The teams met on the campus of Lake Forest High School to play a little basketball, raise a little money and teach each other a thing or two about life. It took a church pastor, two very different schools and a local sports writer to make it happen.
Coach Lou Adams is the reason the group gathered. For the past two years in a row, he has produced a winning state championship team at Orr Academy High School and done it on a shoestring budget. To his team, he’s their everything.
“He is more than a coach,” Pastor Tom Dickelman said. “He is a father figure, mentor, he’s a game changer in their lives. … He is doing extraordinary things and we have to figure out a way to help them.”
In 2017, long before the Chicago Public School’s own Spartans captured everyone’s attention on the court, Rick Telander, a long time sports columnist for the Chicago Sun-Times tracked the team and wrote a five-part series for the paper titled, “A Season Under the Gun.” (Read the series from the beginning on the Sun-Times website)
“I had no idea they were going to win the state championship,” Telander said. “I had no idea when I started the series that they were any good at all.”
He was enamored by the tenacity and dedication of the team’s coach on the West Side. In 2014, murder rates were higher there than anywhere else in the city. In 2016, the numbers continued to climb.
“The state championship pales in comparison to the things he’s done to help these kids,” Telander said.
“What they see is a man who cares. Not a woman. And it is very, very important in this area to see a man that is doing things to the right way,” Dickelman said. “If Lou yells at them, they know it’s only because he cares about them.”
“We didn’t start this mission to put NBA players out there. We started our mission to turn young men into grown men and we’ve been successful so far,” Adams said.
So successful that a group of grown men from suburban Lake Forest started a non-profit called Net Gain to help the championship team be the best these young men can be on the court. Last year, Net Gain hoped to raise a few thousand dollars with their first exhibition game between Orr and Lake Forest High School students. They raised over $40,000.
The money bought the team new uniforms, fitted players for new mouth guards, supplied water coolers for the bench and even delivered an entire weight room.
Last summer, the Orr team travelled north for the first time and visited the beaches of Lake Michigan. For many of them, it was a body of water they had never seen up close. The Lake Forest team members were right there with them as they navigated uncharted waters together.

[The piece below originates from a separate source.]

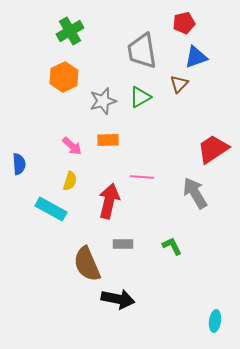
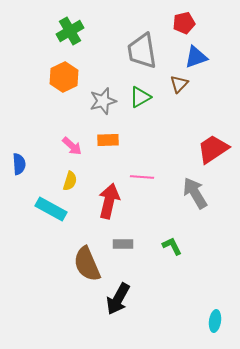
black arrow: rotated 108 degrees clockwise
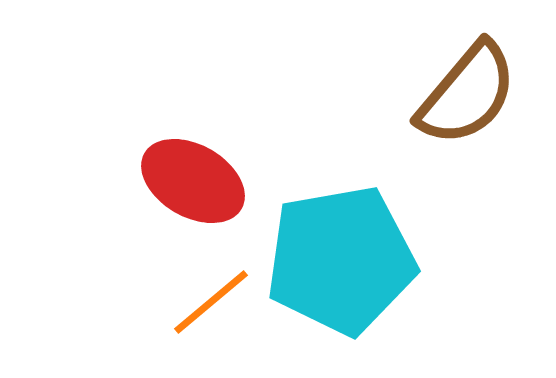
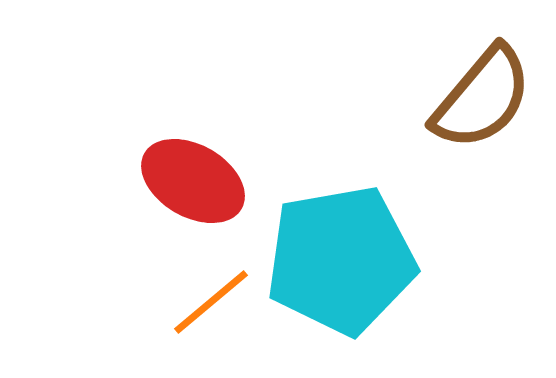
brown semicircle: moved 15 px right, 4 px down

“I learned that if you’re from the North Shore or you’re from South or West side of Chicago, you’re still a high school kid and you still love basketball,” Sean Trkla, LFHS graduate said. “It was one of my favorite moments of my senior year.”
Adams said his lesson for his boys is about that simple. It’s all about love on his team.
“We are here to show people that we are real people. That we need love, just love,” he said.
Adams said while he is tired, he is not burned out yet and will be back this fall leading his young team from the bench. Net Gain held one game last year. They held two this year. They would like to see the program grow where even more high schools participate in this type of exchange.
Orr beat Lake Forest last year. This year, the champs lost to Lake Forest by four points.